Lamar Hylton, Ph.D., is senior vice president for student affairs at Kent State University.

After opening remarks from President Todd Diacon and Provost Melody Tankersley, the town hall started with Senior Vice President for Student Affairs Lamar Hylton giving background on seven of the completed recommendations from students and faculty, including developing a faculty hiring best practices handbook, the addition of the chief Diversity, Equity and Inclusion to the Strategic Hiring Team and the expansion of the safety escort services.

“We have been able to expand the number of safety escorts that are in that program, and the hours to be a 24 hour, seven day a week operation for our campus, which was huge for us,” Hylton said. “It’s a great undertaking in student employment and also contributing nicely to our student safety efforts.”

Hylton also described how the university revamped its Community Oriented Police Services Program, or COPS. The program is intended to allow members of the campus community to communicate directly with Campus Police on a regular basis, and provides education resources to those who want it, including personal safety lessons, alcohol and drug awareness and A.L.I.C.E. training.

“[It’s] a community program that really helps community members understand policing and community oriented policing,” Hylton said. “We’ve been able to strengthen that in a number of ways in terms of resources and people, training opportunities and the number of participants.”

Following that, the Transition Team committee gave a report on eight recommendations on which work is still underway, some of which are the Diversity Statement on Syllabi, an annual conference on anti-racism and updates to the Anti-Racism Dashboard.

The Diversity Statement was developed by the university’s Academic Curriculum Committee, chaired by Undergraduate Student Government President Chazzlyn Jackson and English Professor Nicole Willey. Jackson and Willey said that while the statement is not required to be in syllabi across the university, they hope faculty will include it in their materials.

The statement expresses the university’s commitment to “the creation and maintenance of equitable and inclusive learning spaces,” and describes the meaning of diversity as the intersections of “race, ethnicity, national origin, primary language, age, gender identity and expression, sexual orientation, religious affiliation, mental and physical abilities, socio-economic status, family/caregiver status and veteran status.”

The ongoing work on the syllabus statement comes in the form of “a continuous review process.” The Anti-Racism Dashboard states that changes will be made regularly to make sure the messaging is in line with the university’s values.

The committee also announced its yearly anti-racism conference. The dates for this year’s conference are Thursday and Friday, October 6 and 7. Further details will be announced on the Anti-Racism Efforts site.

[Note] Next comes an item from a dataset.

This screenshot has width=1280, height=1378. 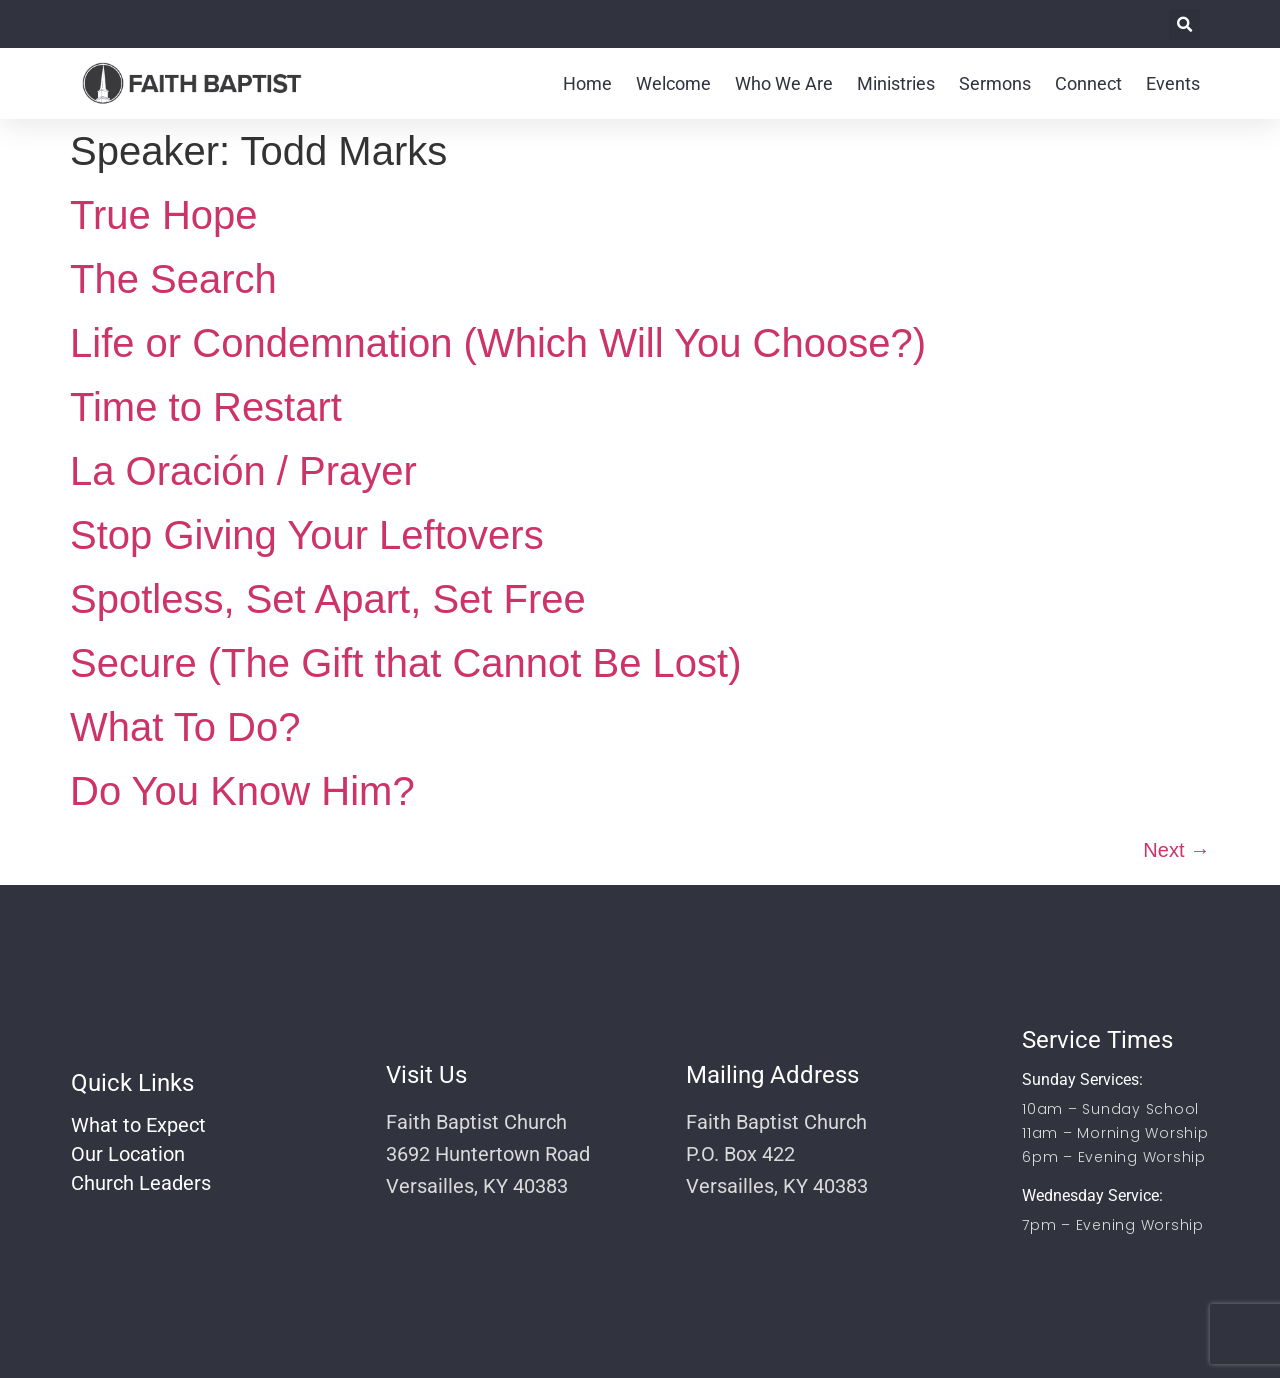 I want to click on The Search, so click(x=173, y=279).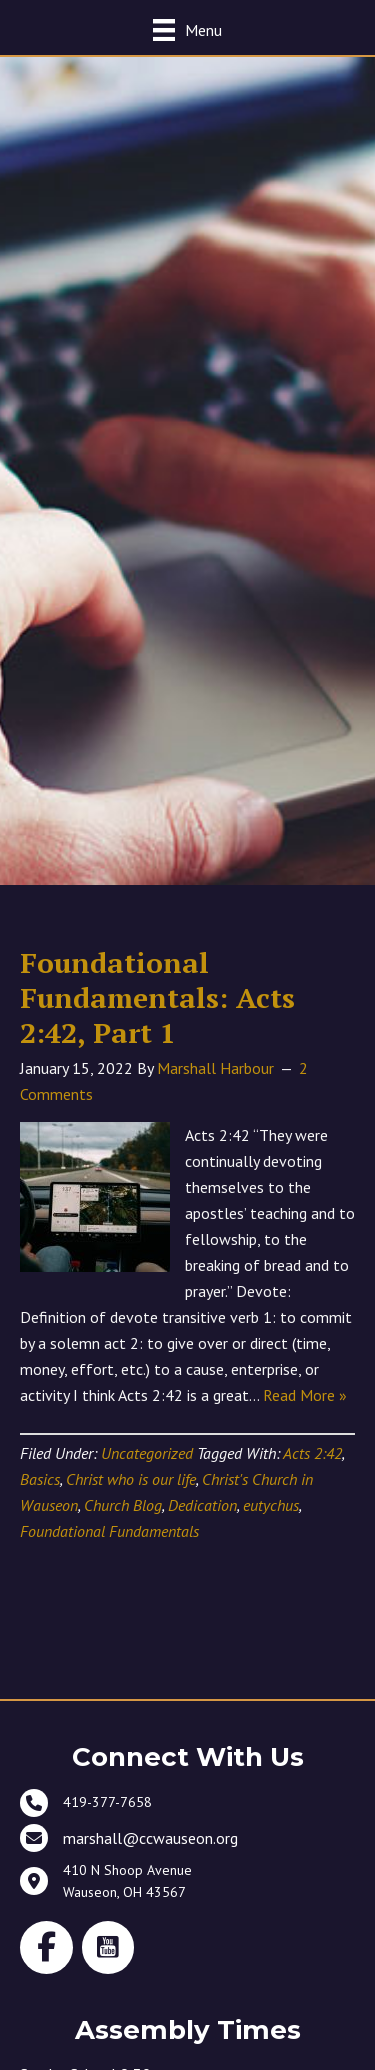 The height and width of the screenshot is (2070, 375). I want to click on Christ who is our life, so click(131, 1479).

“Its purpose is to create, through the intersectional lens, our awareness and understanding of anti-racism,” said Gumiko Monobe, a professor in the School of Teaching, Learning and Curriculum Studies. “The conference aims to produce action oriented strategies that will advance anti-racism in the Kent State community, and it’s about learning and support as a catalyst for change.”

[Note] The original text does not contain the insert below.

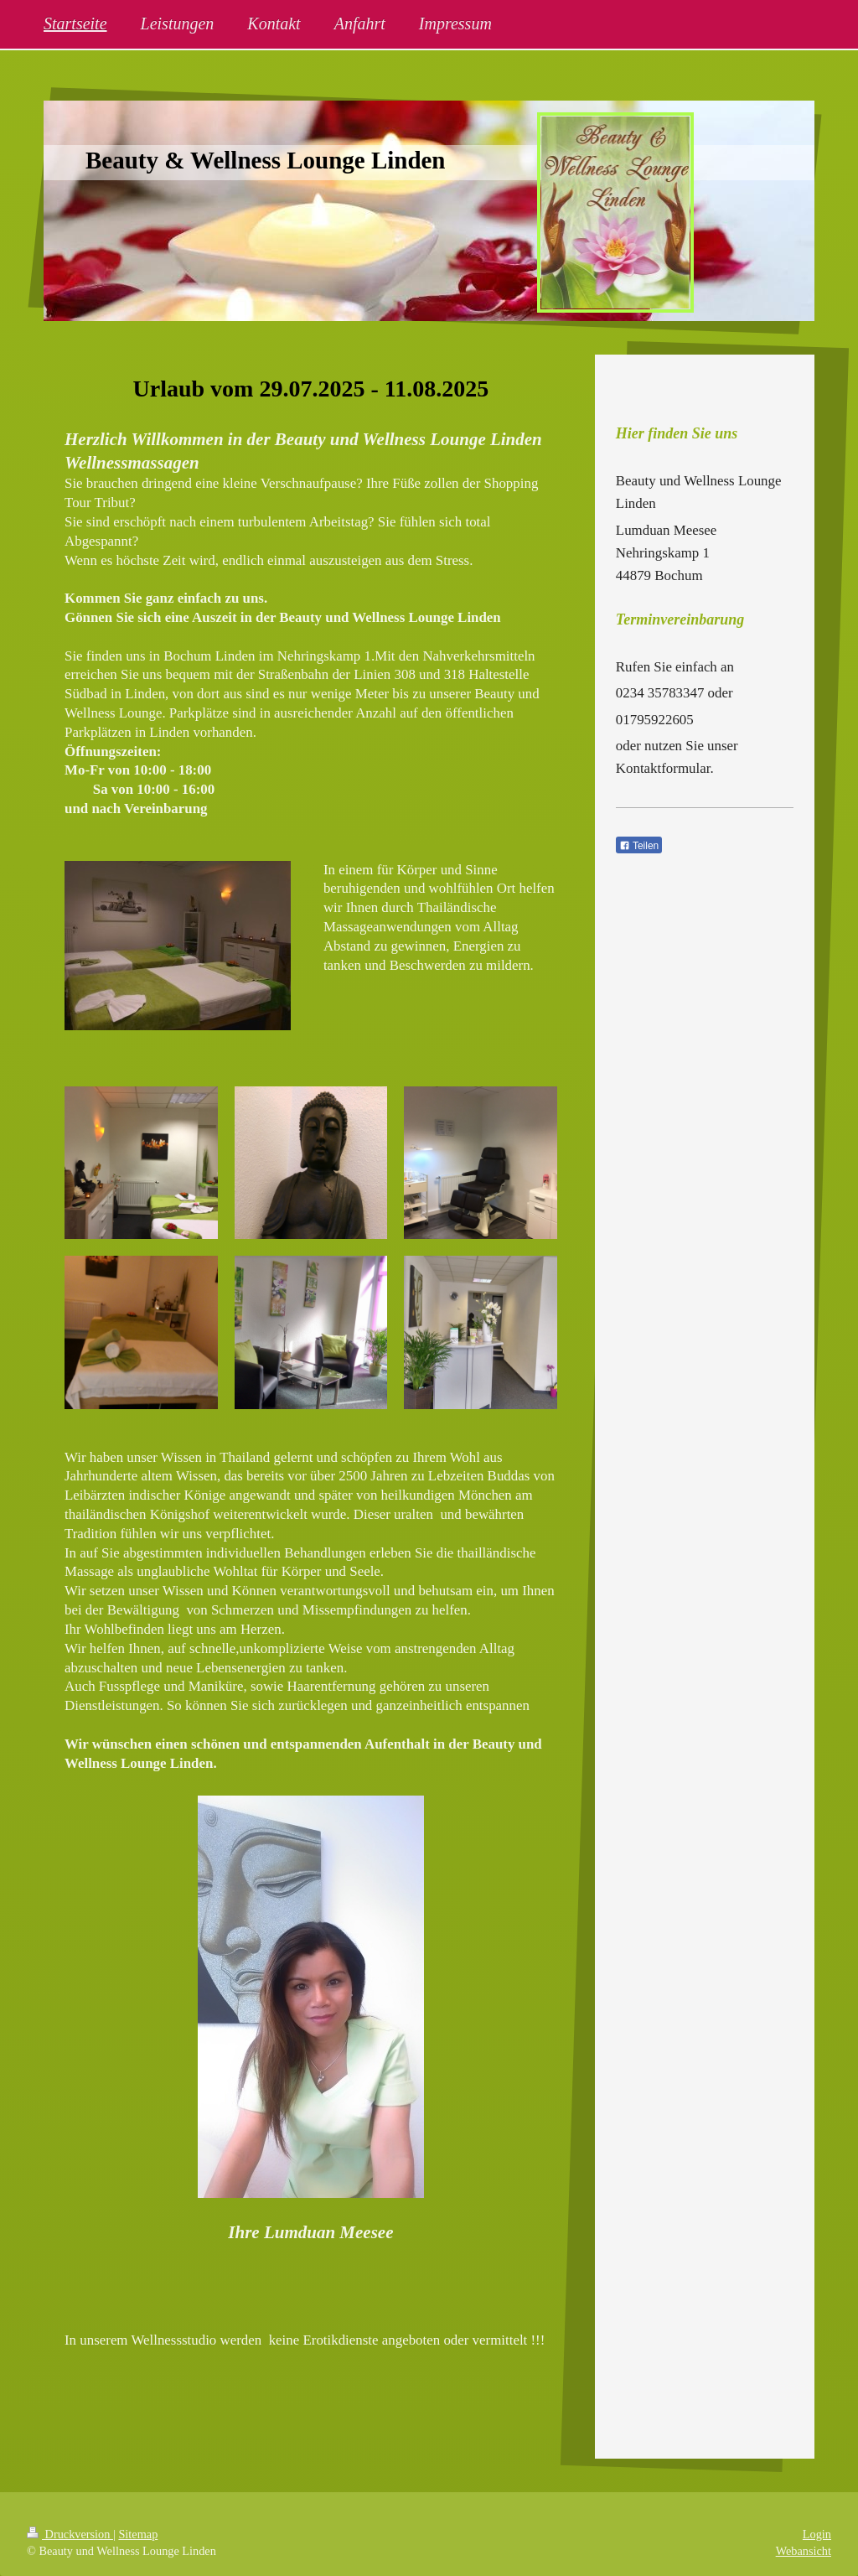 This screenshot has width=858, height=2576. I want to click on Druckversion, so click(70, 2534).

Monobe said there will be talks, presentations of research, roundtables, group discussions and even displays of artwork and performances at the conference, all with the overarching theme of anti-racism. She said there will be other subtopics including but not limited to racist culture in the workplace and classrooms, intersectionality and the sense of belonging, peace and healing.

There are still details the team is working on, such as the location, schedule and agenda for the conference, creating its own website, marketing the events and creating ways for regional campuses to get involved.

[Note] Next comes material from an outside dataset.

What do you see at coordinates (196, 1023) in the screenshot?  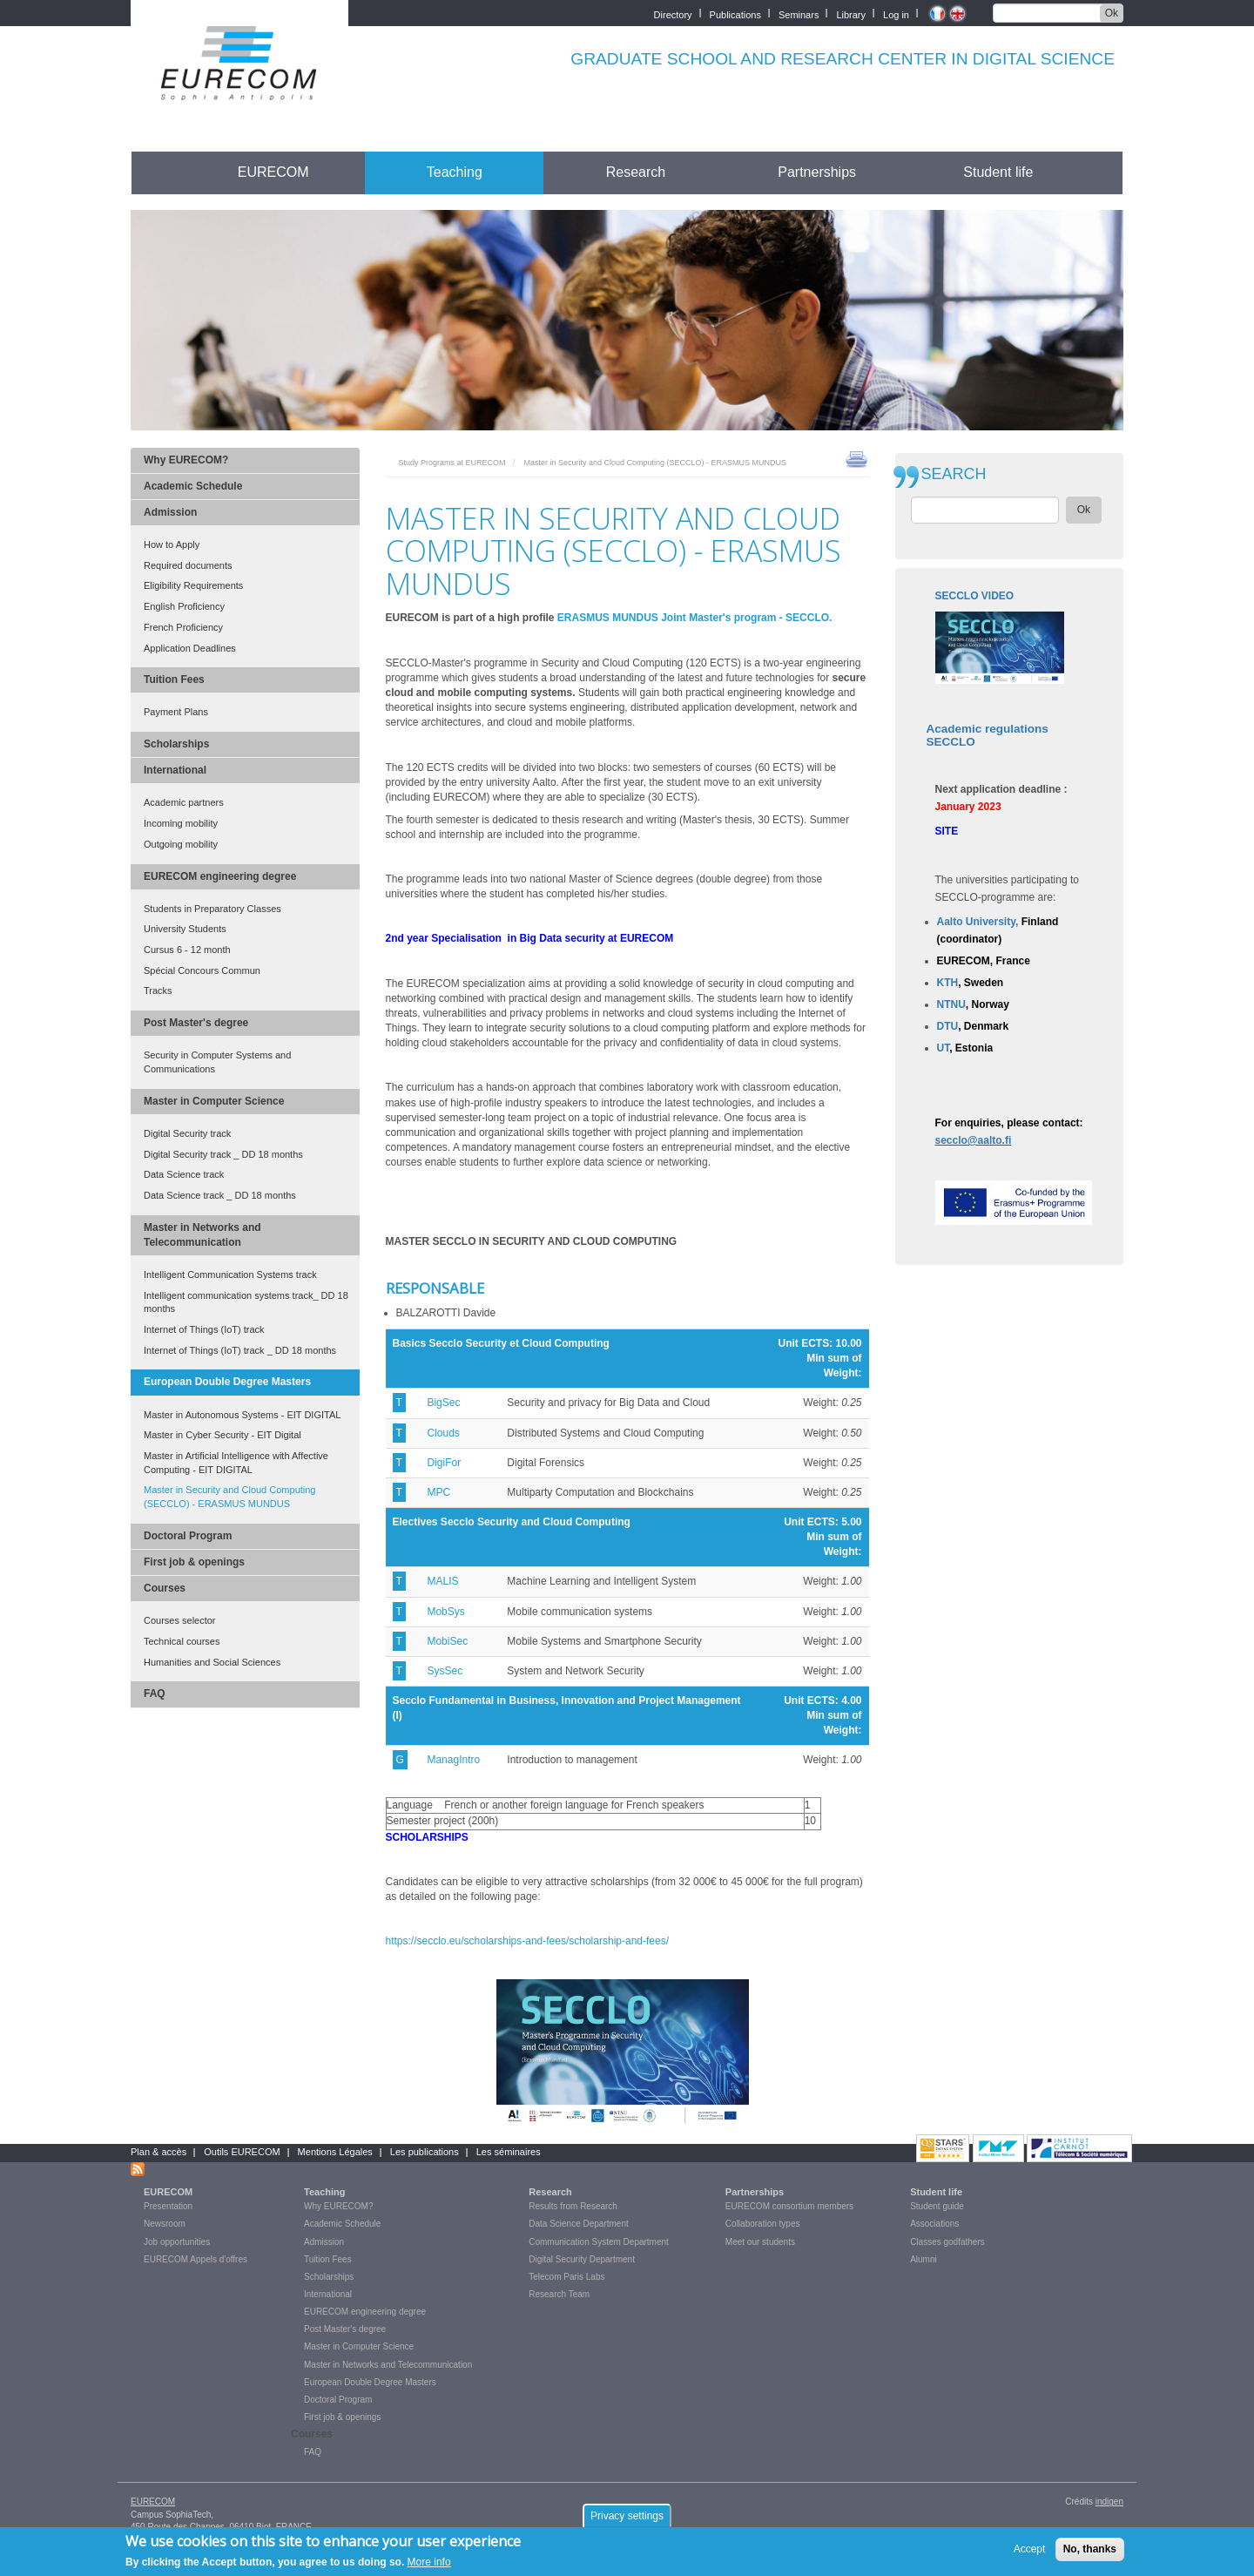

The town hall ended with an update on the Anti-Racism Dashboard, which gives both summarized and detailed information on the recommendations the task force received from students and faculty, and tracks the progress on each of the goals. The dashboard also groups goals based on the people involved, like “Faculty,” “Students,” “Staff,” as well as the time frame for the goal, long- or short-term. Like the other projects the task force discussed, the dashboard is updated regularly.